Optimizes the submatrix packing and incrementing kernels. I am marking this as a draft because it is hand-tuned to the Taxol problem size and V100 L2 cache size.

There are 2 main parts of the optimization:

• Adding the submatrix indices to the submatrix cut vector—this allows cuts from the same task to be done concurrently. Additionally there is some loop unrolling to increase the number of load operations in flight, and inline PTX is used for stores to try to reduce pollution of L2 cache.
• Block the large matrix such that it fits in the L2 cache. For the Taxol problem, the large matrix is about 1000 by 1000, which is roughly 8MBs. I believe this was causing a low L2 hit rate on a V100, which has about 6MB of L2 cache. To solve this, I am breaking the big matrix into four 512 by 512 chunks and using a separate kernel launch to process each one. To simplify the bookkeeping for the kernel, I enforce breaks in the cuts at intervals of 512. Each kernel call is passed the starting and stopping points within the submatrix cut vector it needs to process.

TODO:

• The submatrix cut vector stores 2 pairs for each cut, but this could be optimized into 3 values as the lengths are the same. In fact, the end point of the small matrix is not used.
• The second part of the optimization needs to be cleaned up, as the block size of the matrix should depend on the size of the L2 cache of the device
• Right now, it is hard coded to break the problem into fourths and piggybacks on the submatrix cut vector to store the starting and stopping points for the kernel launch. This needs to be cleaned up so it can handle any number of blocks and so it uses a proper input variable to pass the starting and stopping points.
• Investigate the performance of multiple kernel launches when there are many small cuts. While I am measuring a speed-up on Taxol, this technique might not scale well when the large matrix breaks into many different chunks. If the tasks are sufficiently localized then this might lead to thread-blocks doing no work for some kernel launches, which might motivate a more intelligent way to launch the work.

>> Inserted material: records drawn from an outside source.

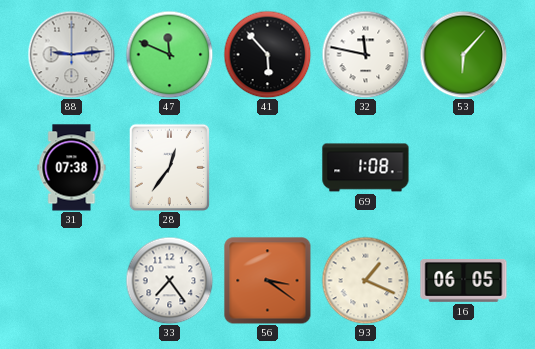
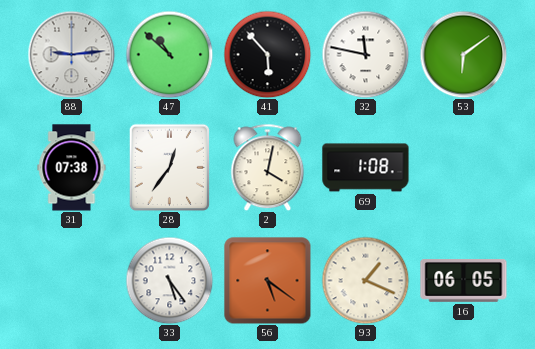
47: 11:49 -> 10:52
53: 6:07 -> 6:09
2: none -> 4:02
33: 7:24 -> 5:24
56: 3:21 -> 5:21
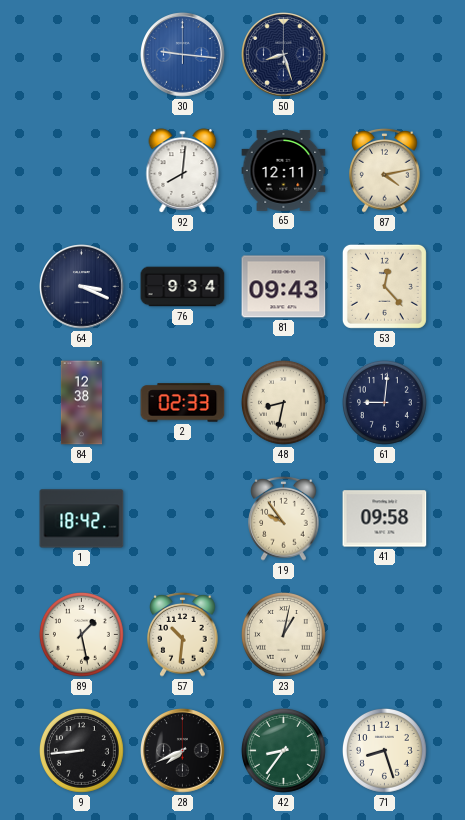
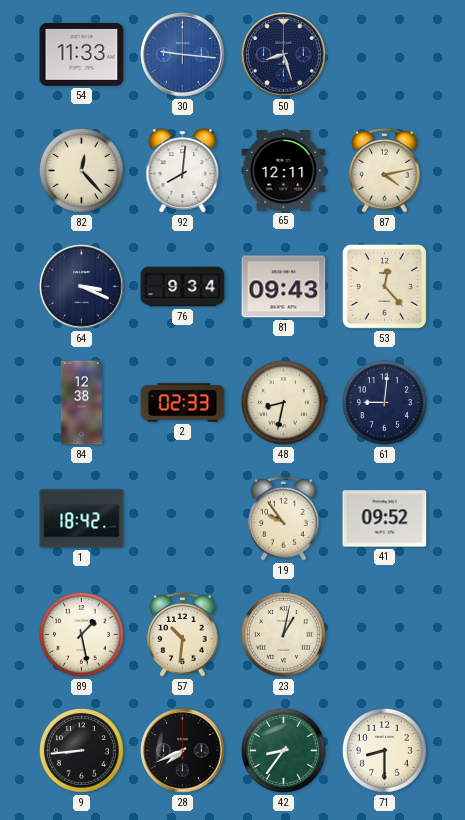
54: none -> 11:33
82: none -> 12:23
41: 09:58 -> 09:52
71: 8:27 -> 8:30
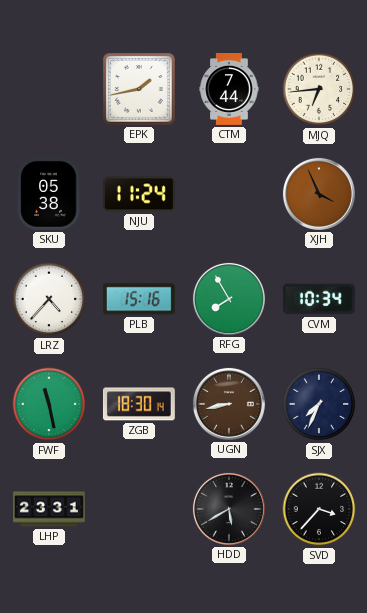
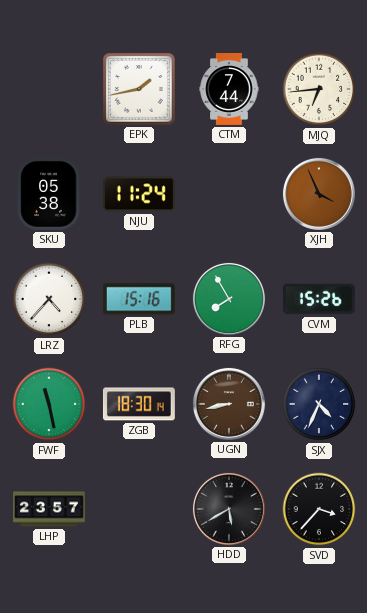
CVM: 10:34 -> 15:26
SJX: 7:34 -> 4:34
LHP: 23:31 -> 23:57
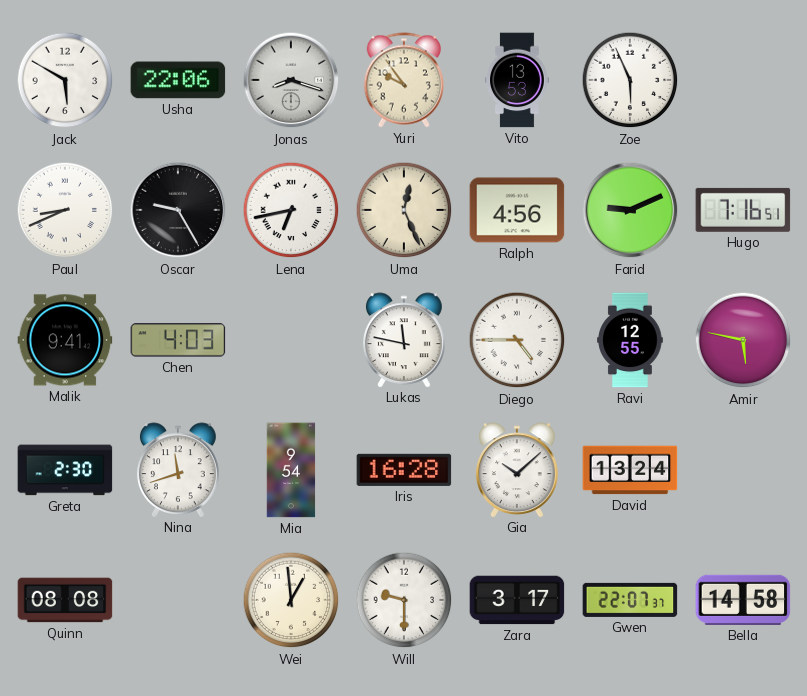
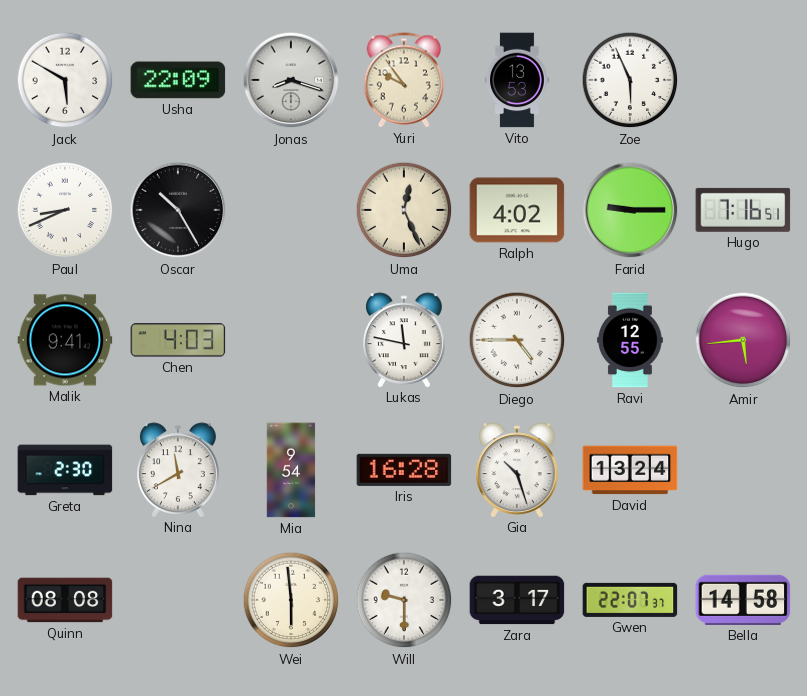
Usha: 22:06 -> 22:09
Oscar: 9:25 -> 10:25
Lena: 6:43 -> none
Ralph: 4:56 -> 4:02
Farid: 9:11 -> 9:15
Amir: 5:47 -> 5:44
Nina: 11:42 -> 11:40
Gia: 10:08 -> 10:27
Wei: 12:59 -> 5:59
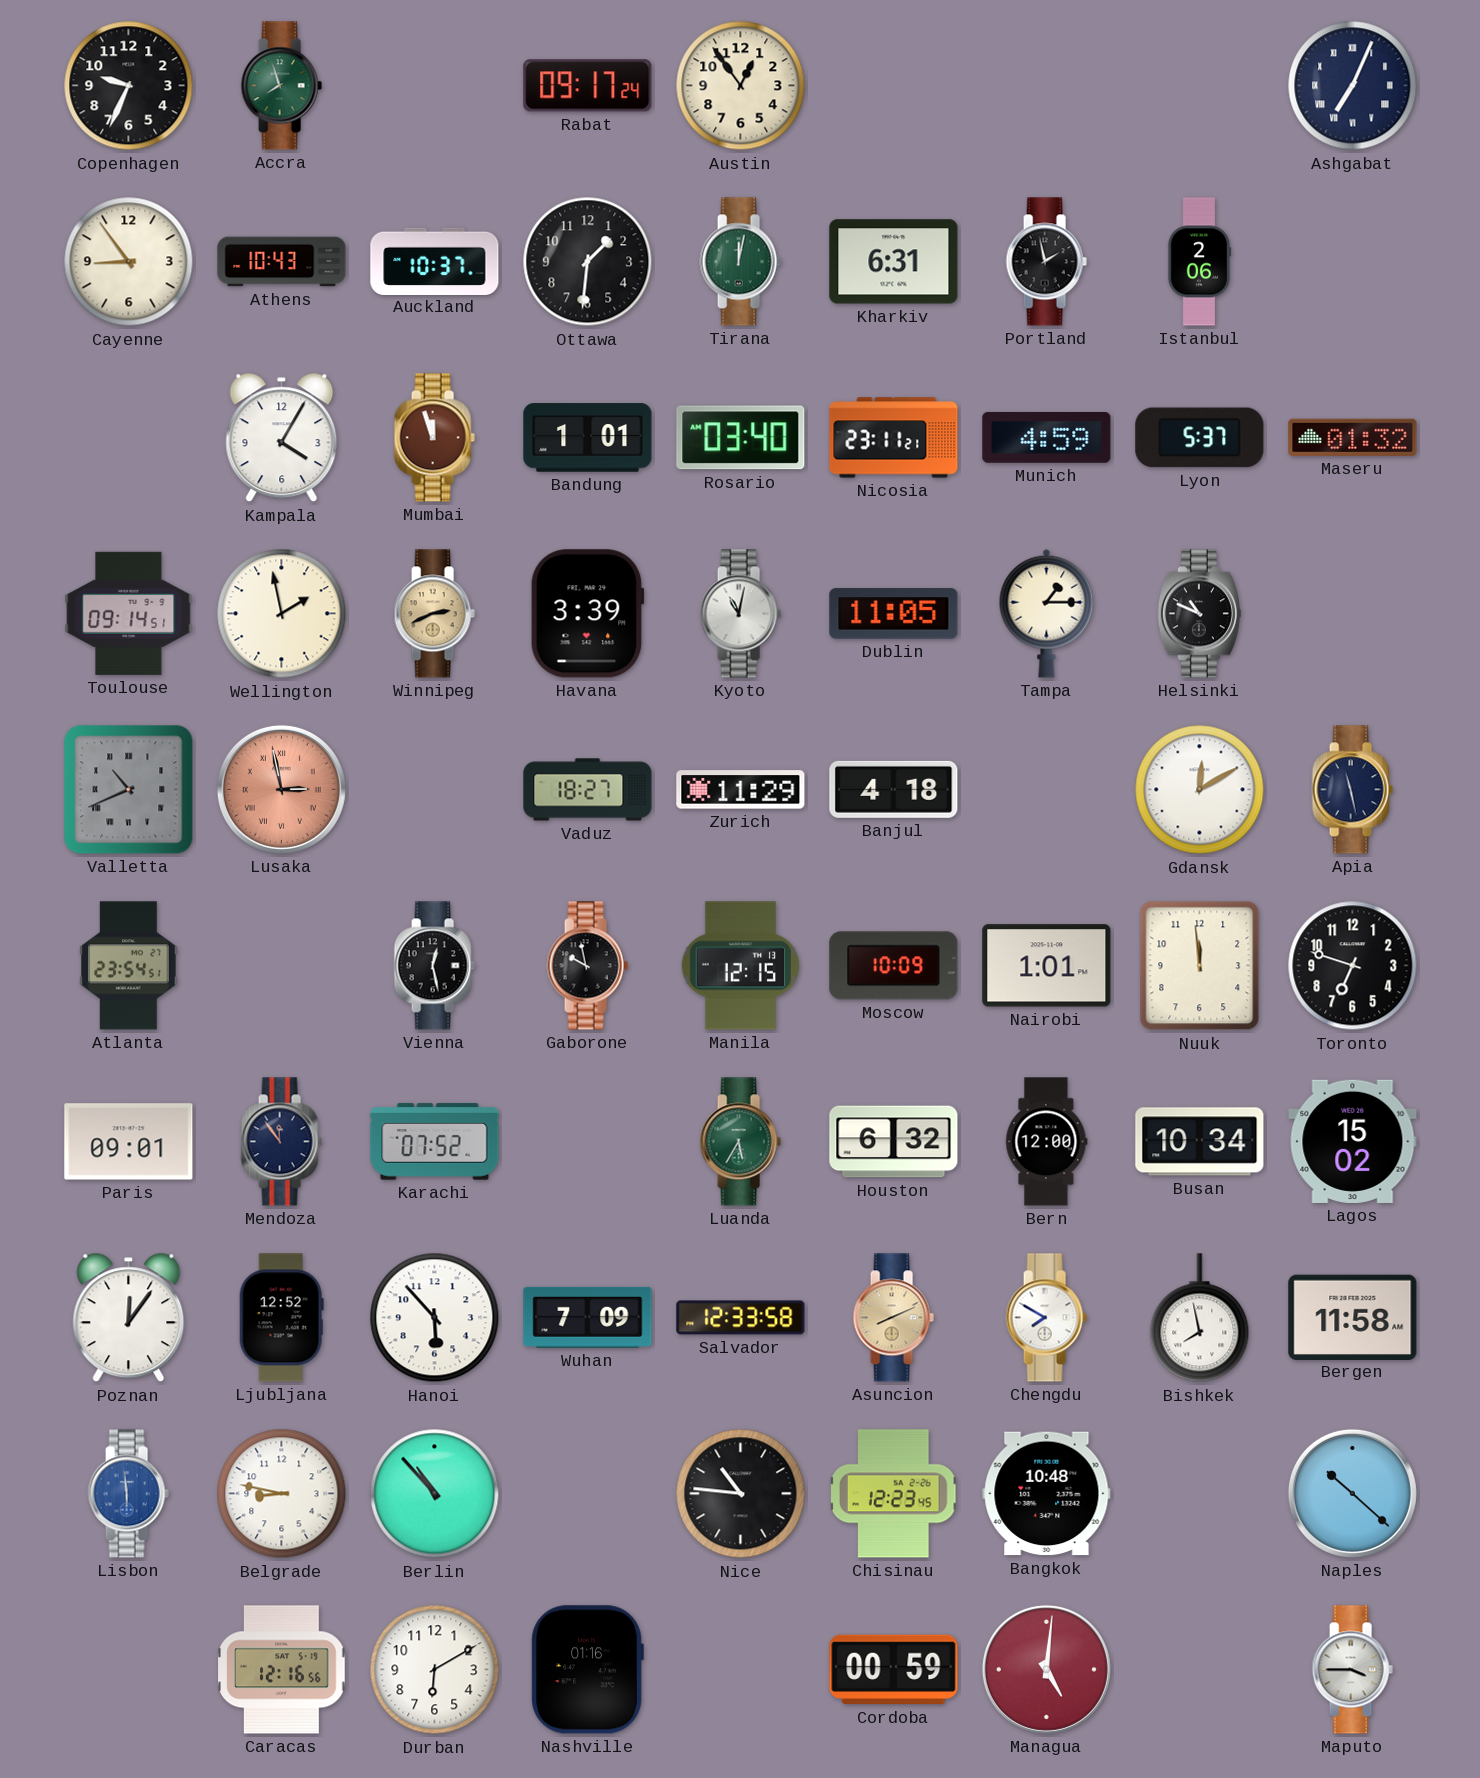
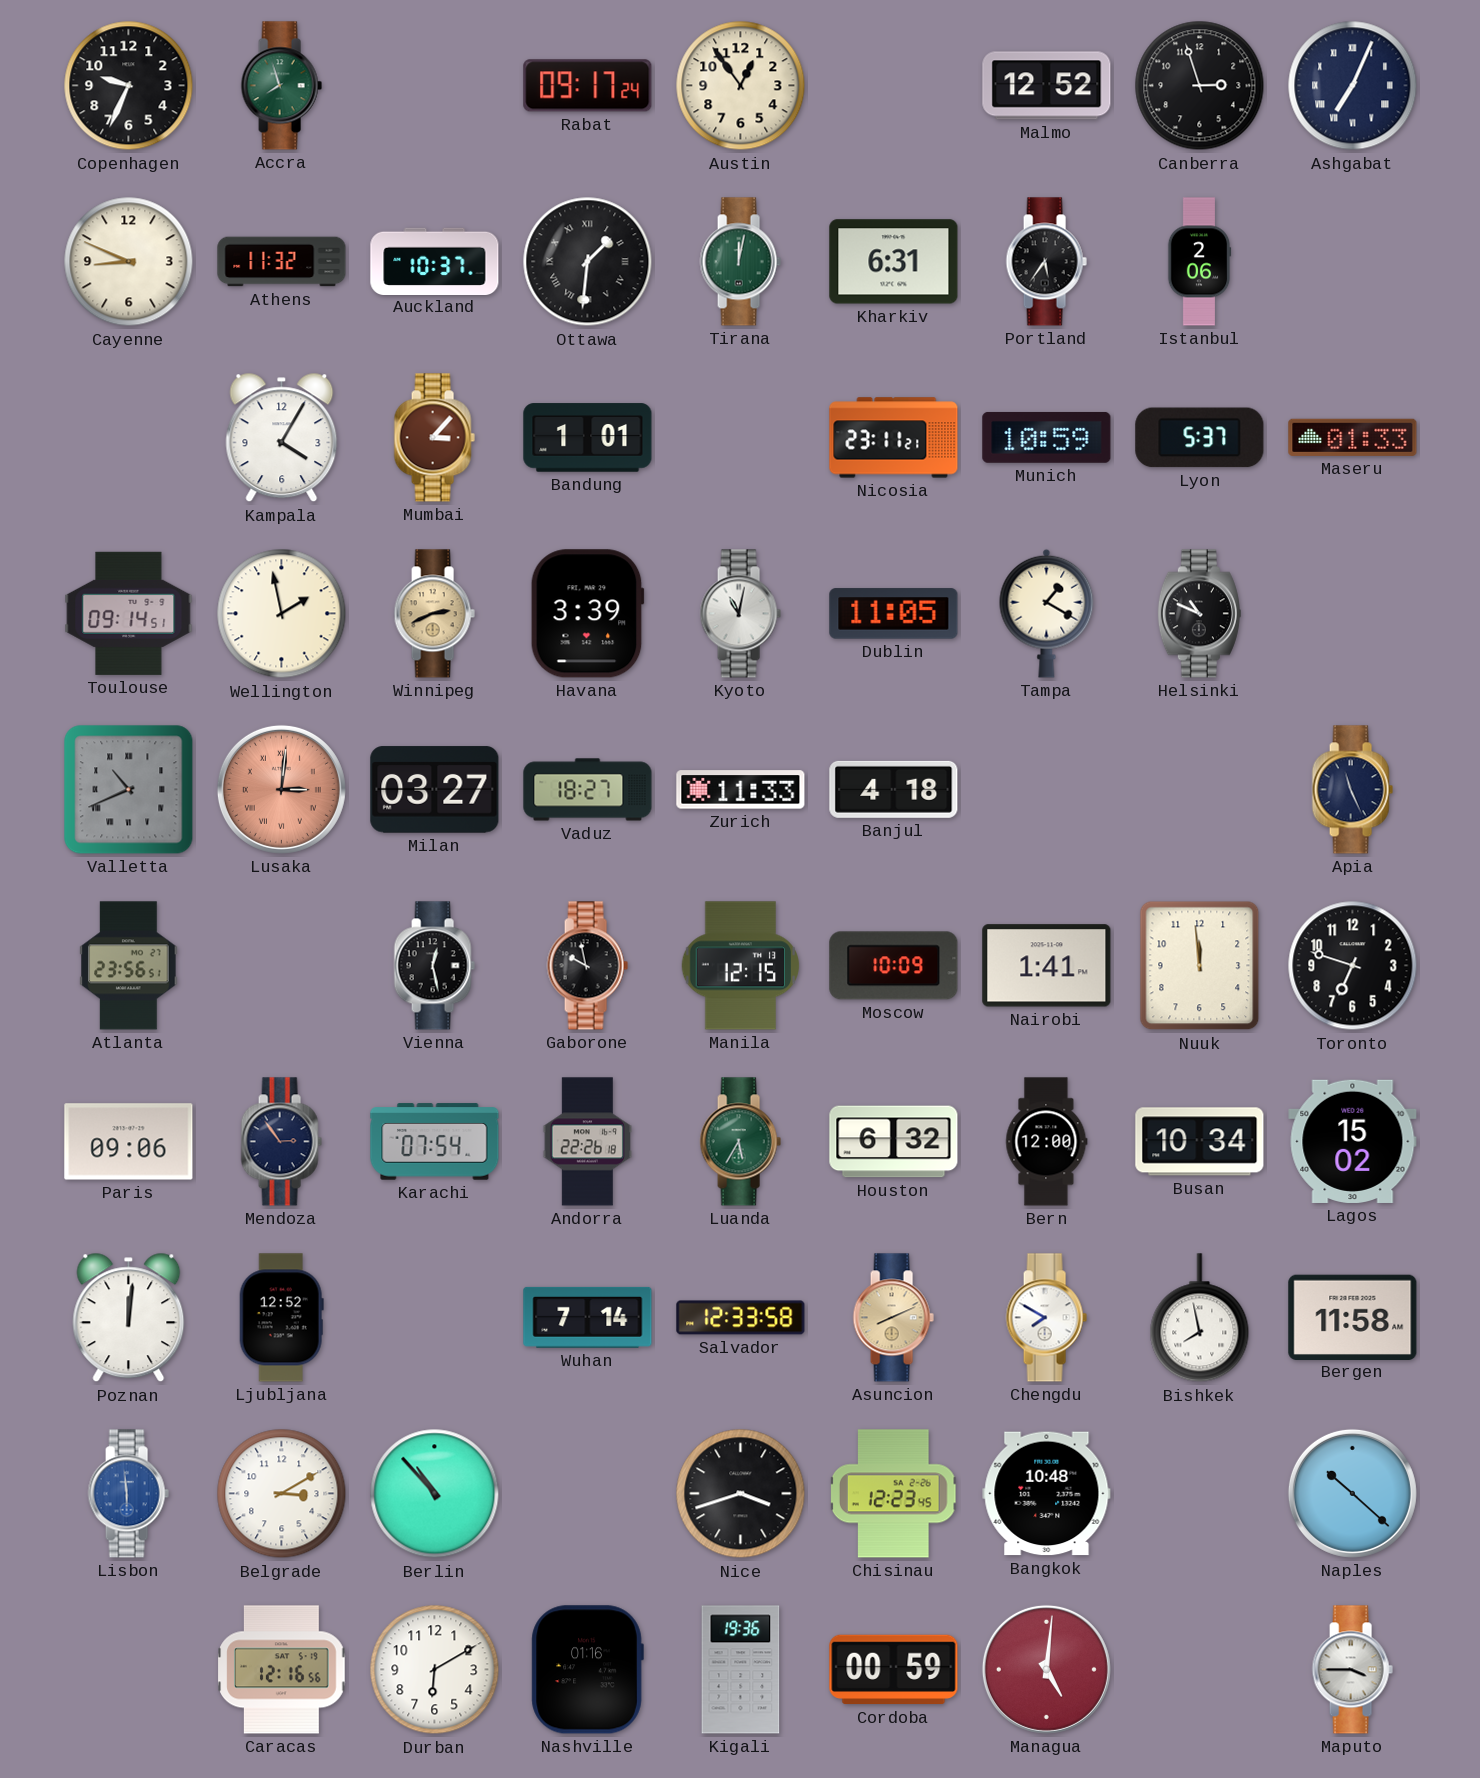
Malmo: none -> 12:52
Canberra: none -> 2:57
Cayenne: 8:54 -> 8:49
Athens: 10:43 -> 11:32
Ottawa numerals: Arabic -> Roman
Portland: 1:58 -> 5:36
Mumbai: 11:57 -> 3:07
Rosario: 03:40 -> none
Munich: 4:59 -> 10:59
Maseru: 01:32 -> 01:33
Tampa: 1:15 -> 1:20
Lusaka: 2:58 -> 3:01
Milan: none -> 03:27
Zurich: 11:29 -> 11:33
Gdansk: 12:10 -> none
Apia: 11:28 -> 11:26
Atlanta: 23:54 -> 23:56
Nairobi: 1:01 -> 1:41
Paris: 09:01 -> 09:06
Mendoza: 11:54 -> 2:54
Karachi: 07:52 -> 07:54
Andorra: none -> 22:26
Poznan: 12:06 -> 12:01
Hanoi: 5:53 -> none
Wuhan: 7:09 -> 7:14
Belgrade: 8:47 -> 3:10
Nice: 10:46 -> 3:42
Kigali: none -> 19:36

My measurements showed that both of these optimizations had an effect on the kernels. Even though it is tuned to the Taxol problem size, it sped up the ubiquitin problem by about 2x for each kernel.

I will work on the TODOs listed above, but I wanted to get your feedback on the approach.

[wavefunction91]

Overall it looks good, I think this is a good approach. When you say 2x for Ubiquitin, do you mean 2x for the kernel or full TTS?

[dmclark17]

Unfortunately, 2x for the individual kernels.

[wavefunction91]

As these are dominant for the big problems, this still has the potential to have a large impact

[wavefunction91]

@dmclark17 I haven't dug into the cause of this yet, but it looks like your changes to https://github.com/wavefunction91/GauXC/pull/21/files#diff-298977ee40a20ec2b41b3c2c95681d68687ad52b2b4afbc97afba95c1388b4eaR60 cause a hang in the unit tests. My suspicion is that this is due to the fact that we only test small problems in the UTs, and the blocking factor of 512 yields something incorrect. I'll look more at it tomorrow

[dmclark17]

Interesting, I will take a look as well. How would you like to proceed with changes to the code that is common to all the backends? Right now I am adding an additional pair for each cut and this could be modified to be a single triplet per cut. Do you think the changes will be propagated to the other backends, or should I made a CUDA specific version with the changes?

[wavefunction91]

My guess is that something analogous will get migrated to the other backends at some point (to the extent that it can at all), but I can handle that as the need arises. I'll give it some thought over the next few days. If it turns out that we need to sandbox this, we can do that before merge once the functionality is fleshed out a bit more.

[wavefunction91]

@dmclark17 I've merged master locally (with testing fixes #27), but that also pulls in the row-major memory access optimizations. I can't see any conflicts, but I wanted to confirm with you whether you'd like me to push directly here or once you've finished more of the tasks?

[dmclark17]

I think pushing directly here would work—just to keep the branch up to date. I have made progress with some of the tasks and will try to push updates soon!

[dmclark17]

I added a generalization to the blocking scheme for larger matrices as well as a few minor optimizations for the packing/inc kernels themselves.

• To store information about the mapping from matrix blocks to cut indices, I introduced another array into the device task structure. This structure is generated by the gen_compressed_submat_map function which now returns a tuple of vectors.
• I changed the submat_map structure to store deltas instead of end points which might be causing issues with the host backend.